Longtemps cantonnées à la science-fiction, les IA s’invitent désormais dans notre quotidien. De la création d’images à la génération de textes ou de musiques, elles redéfinissent notre rapport à la créativité. Mais jusqu’où peut aller leur influence ?

Dans la fiction, les IA sont souvent des personnages à part entière du récit. Parfois protagoniste, comme Roz dans Le Robot Sauvage, Andrew, L’Homme Bicentenaire, ou Wall-E. Ils jouent parfois le rôle de soutien, comme R2D2 et C3PO dans Star Wars, TARS dans Interstellar. Ils peuvent enfin endosser le rôle d'antagoniste, tel HAL 9000 dans 2001 : L’Odyssée de l’espace, ou le Terminator T-800 dans le premier film éponyme.

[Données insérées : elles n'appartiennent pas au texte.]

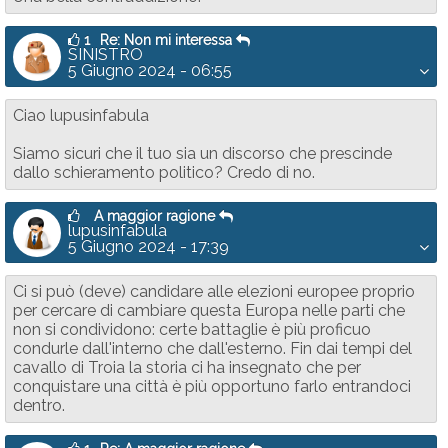
1
Re: Non mi interessa
SINISTRO
5 Giugno 2024 - 06:55
Ciao lupusinfabula
Siamo sicuri che il tuo sia un discorso che prescinde
dallo schieramento politico? Credo di no.
A maggior ragione
lupusinfabula
5 Giugno 2024 - 17:39
Ci si può (deve) candidare alle elezioni europee proprio
per cercare di cambiare questa Europa nelle parti che
non si condividono: certe battaglie è più proficuo
condurle dall'interno che dall'esterno. Fin dai tempi del
cavallo di Troia la storia ci ha insegnato che per
conquistare una città è più opportuno farlo entrandoci
dentro.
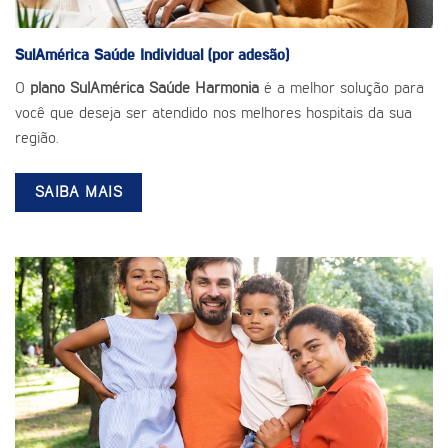
SulAmérica Saúde
Individual (por adesão)
O
plano SulAmérica Saúde Harmonia
é a melhor solução para
você que deseja ser atendido nos melhores hospitais da sua
região.
SAIBA MAIS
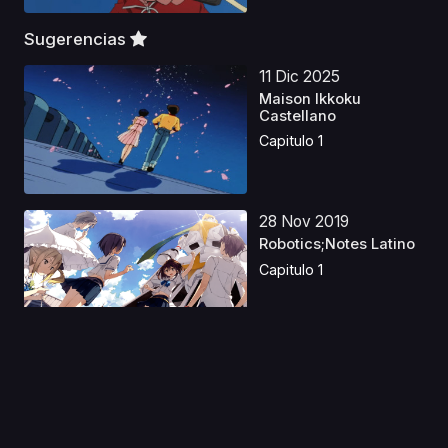
Sugerencias
11 Dic 2025
Maison Ikkoku
Castellano
Capitulo 1
28 Nov 2019
Robotics;Notes Latino
Capitulo 1
15 Ago 2020
Boku no Hero
Academia: Ikinokore!
Kesshi...
Capitulo 1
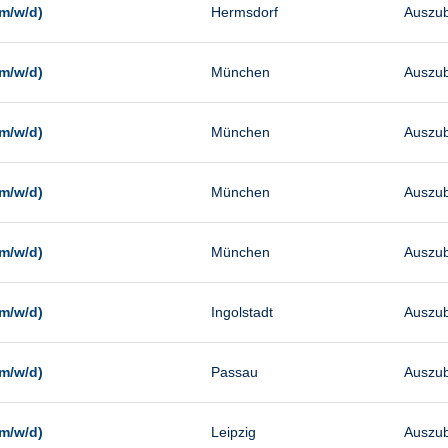
m/w/d)
Hermsdorf
Auszub
m/w/d)
München
Auszub
m/w/d)
München
Auszub
m/w/d)
München
Auszub
m/w/d)
München
Auszub
m/w/d)
Ingolstadt
Auszub
m/w/d)
Passau
Auszub
m/w/d)
Leipzig
Auszub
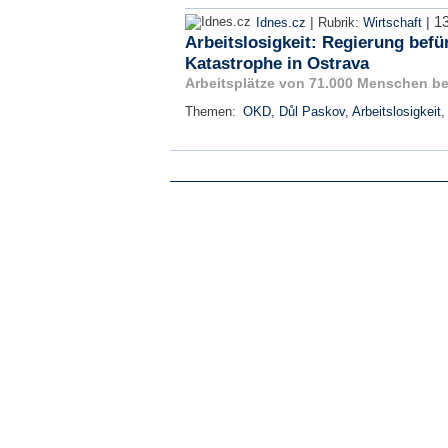
13
|
|
Idnes.cz
Rubrik:
Wirtschaft
Arbeitslosigkeit: Regierung befür
Katastrophe in Ostrava
Arbeitsplätze von 71.000 Menschen b
Themen:
OKD
,
Důl Paskov
,
Arbeitslosigkeit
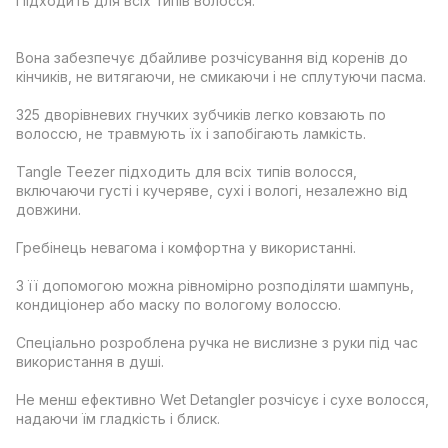
Підходить для всіх типів волосся.
Вона забезпечує дбайливе розчісування від коренів до
кінчиків, не витягаючи, не смикаючи і не сплутуючи пасма.
325 дворівневих гнучких зубчиків легко ковзають по
волоссю, не травмують їх і запобігають ламкість.
Tangle Teezer підходить для всіх типів волосся,
включаючи густі і кучеряве, сухі і вологі, незалежно від
довжини.
Гребінець невагома і комфортна у використанні.
З її допомогою можна рівномірно розподіляти шампунь,
кондиціонер або маску по вологому волоссю.
Спеціально розроблена ручка не вислизне з руки під час
використання в душі.
Не менш ефективно Wet Detangler розчісує і сухе волосся,
надаючи їм гладкість і блиск.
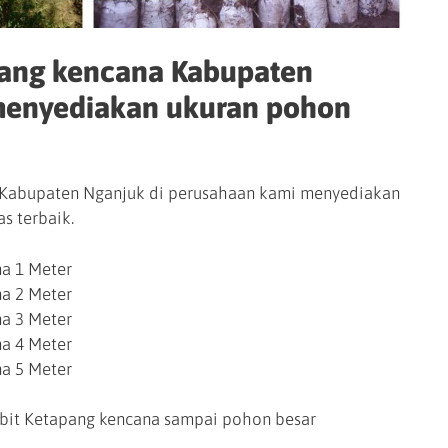
pang kencana Kabupaten
menyediakan ukuran pohon
 Kabupaten Nganjuk di perusahaan kami menyediakan
s terbaik.
a 1 Meter
a 2 Meter
a 3 Meter
a 4 Meter
a 5 Meter
bit Ketapang kencana sampai pohon besar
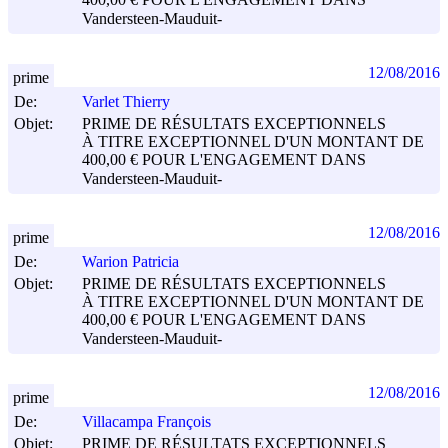
400,00 € POUR L'ENGAGEMENT DANS
Vandersteen-Mauduit-
12/08/2016
prime
De:
Varlet Thierry
Objet:
PRIME DE RÉSULTATS EXCEPTIONNELS
À TITRE EXCEPTIONNEL D'UN MONTANT DE
400,00 € POUR L'ENGAGEMENT DANS
Vandersteen-Mauduit-
12/08/2016
prime
De:
Warion Patricia
Objet:
PRIME DE RÉSULTATS EXCEPTIONNELS
À TITRE EXCEPTIONNEL D'UN MONTANT DE
400,00 € POUR L'ENGAGEMENT DANS
Vandersteen-Mauduit-
12/08/2016
prime
De:
Villacampa François
Objet:
PRIME DE RÉSULTATS EXCEPTIONNELS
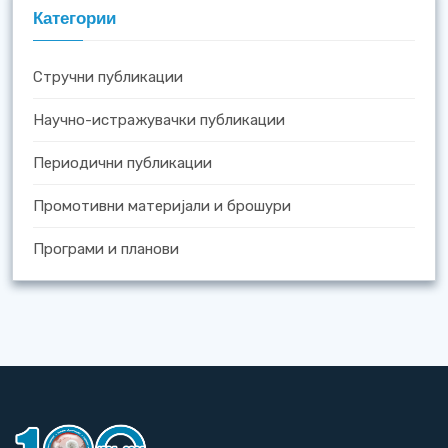
Категории
Стручни публикации
Научно-истражувачки публикации
Периодични публикации
Промотивни материјали и брошури
Програми и планови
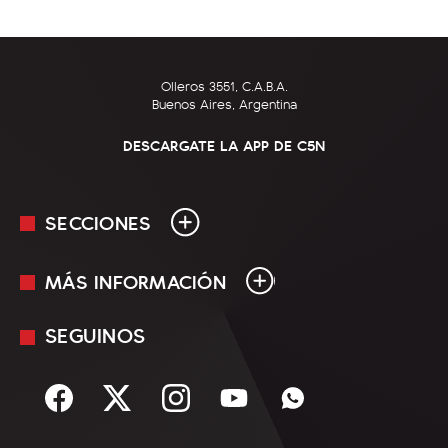
Olleros 3551, C.A.B.A.
Buenos Aires, Argentina
DESCARGATE LA APP DE C5N
SECCIONES
MÁS INFORMACIÓN
En Vivo
Minuto Uno
SEGUINOS
Mediakit
Política
Términos y condiciones
Sociedad
Rss
Economía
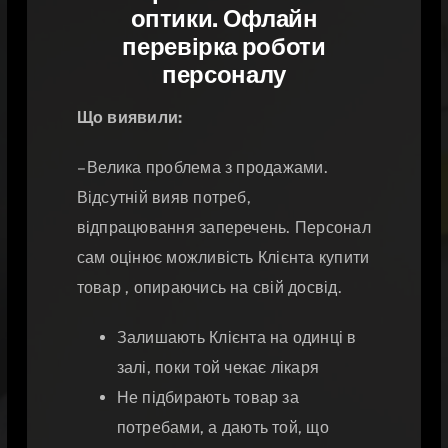
оптики. Офлайн
перевірка роботи
персоналу
Що виявили:
– Велика проблема з продажами.
Відсутній вияв потреб,
відпрацювання заперечень. Персонал
сам оцінює можливість Клієнта купити
товар , опираючись на свій досвід.
Залишають Клієнта на одинці в
залі, поки той чекає лікаря
Не підбирають товар за
потребами, а дають той, що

Dans la réalité, les IA vont clairement marquer un tournant dans le récit de notre humanité. Encore actuellement en phase de développement, il en existe sous beaucoup de formes : l'intelligence artificielle peut générer du texte, des images, des vidéos, et même des voix et de la musique.

10 E58 TTP 00024 7
Le Robot Sauvage - (Crédit : Universal)

Il vous faut un logo pour votre entreprise, mais vous ne savez pas dessiner ? Vous n’avez pas le budget pour engager un graphiste, pas même quelqu’un en freelance ? L'IA peut être une solution à envisager en âme et conscience.

Mais au-delà de la problématique du budget, il existe aussi celle des contraintes techniques. Les plus musicien·nes d’entre-nous les connaissent : vous avez une mélodie au piano, ou alors un texte, et pour en faire un morceau complet, il vous faut trouver les musiciens, arranger une date, trouver un lieu, être sur la même longueur d’ondes en terme de créativité, revoir régulièrement la composition, et finalement planifier un enregistrement qui devra être travaillé, et mixé par la suite.

De ces contraintes se dégagent néanmoins un net avantage commun aux différents types de milieux créatifs : toutes les personnes impliquées ont le contrôle sur l'entièreté du résultat final (en admettant qu’il y aie une bonne dynamique de groupe).

À l'inverse, une IA générative d'image comme Midjourney ou Dall-E ne donne pas encore un contrôle total sur le résultat final.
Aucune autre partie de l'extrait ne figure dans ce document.